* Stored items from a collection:

######

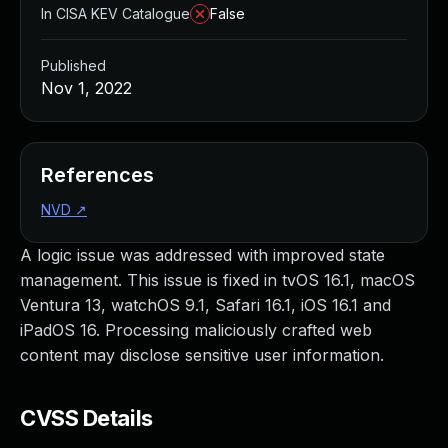
In CISA KEV Catalogue
False
Published
Nov 1, 2022
References
NVD
↗
A logic issue was addressed with improved state
management. This issue is fixed in tvOS 16.1, macOS
Ventura 13, watchOS 9.1, Safari 16.1, iOS 16.1 and
iPadOS 16. Processing maliciously crafted web
content may disclose sensitive user information.
CVSS Details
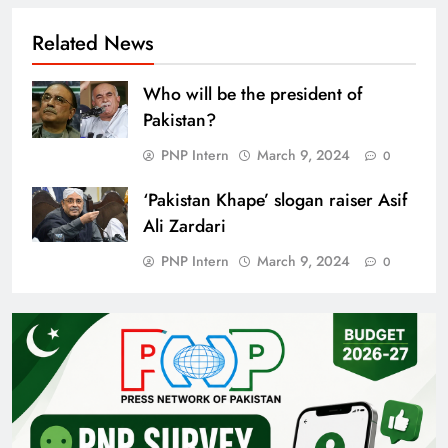
Related News
Who will be the president of
Pakistan?
PNP Intern
March 9, 2024
0
‘Pakistan Khape’ slogan raiser Asif
Ali Zardari
PNP Intern
March 9, 2024
0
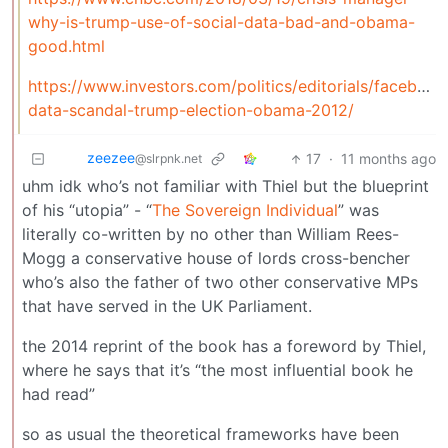
why-is-trump-use-of-social-data-bad-and-obama-
good.html
https://www.investors.com/politics/editorials/facebook
data-scandal-trump-election-obama-2012/
zeezee
17
·
11 months ago
@slrpnk.net
uhm idk who’s not familiar with Thiel but the blueprint
of his “utopia” - “
The Sovereign Individual
” was
literally co-written by no other than William Rees-
Mogg a conservative house of lords cross-bencher
who’s also the father of two other conservative MPs
that have served in the UK Parliament.
the 2014 reprint of the book has a foreword by Thiel,
where he says that it’s “the most influential book he
had read”
so as usual the theoretical frameworks have been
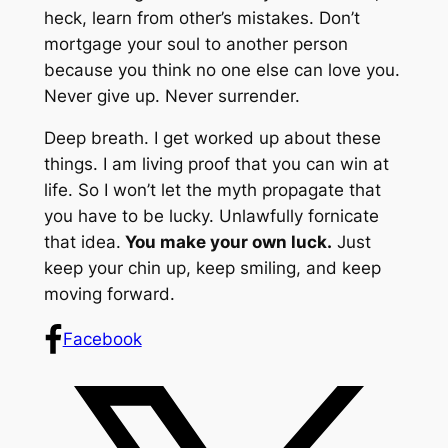
heck, learn from other’s mistakes. Don’t
mortgage your soul to another person
because you think no one else can love you.
Never give up. Never surrender.
Deep breath. I get worked up about these
things. I am living proof that you
can
win at
life. So I won’t let the myth propagate that
you have to be lucky. Unlawfully fornicate
that
idea.
You make your own luck.
Just
keep your chin up, keep smiling, and keep
moving forward.
Facebook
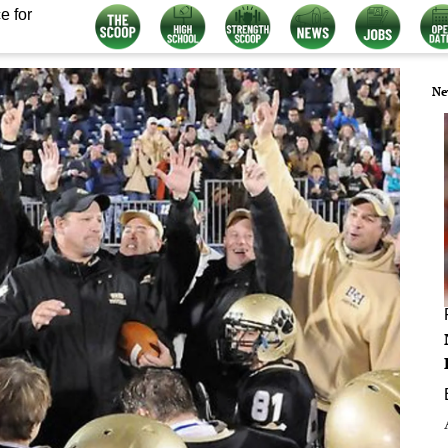
e for
Ne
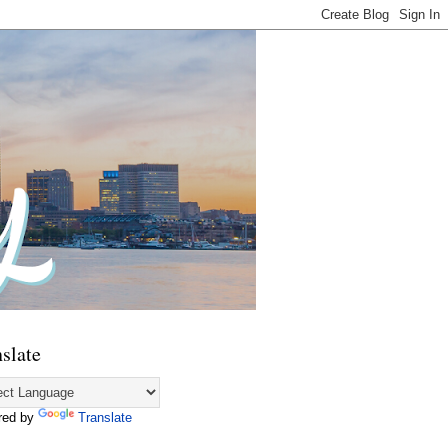
slate
red by
Translate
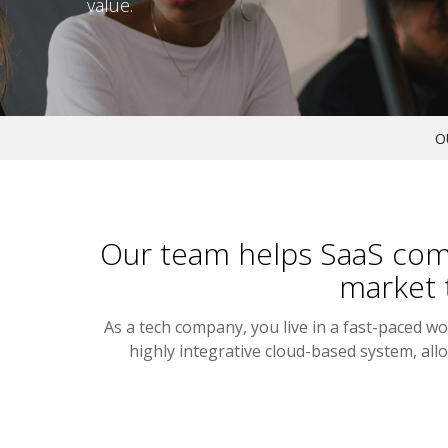
value.
O
Our team helps SaaS comp
market 
As a tech company, you live in a fast-paced w
highly integrative cloud-based system, a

######

* What the exercise asks:
From the entries above, extract each line containing "data".

* Written response:
why-is-trump-use-of-social-data-bad-and-obama-
data-scandal-trump-election-obama-2012/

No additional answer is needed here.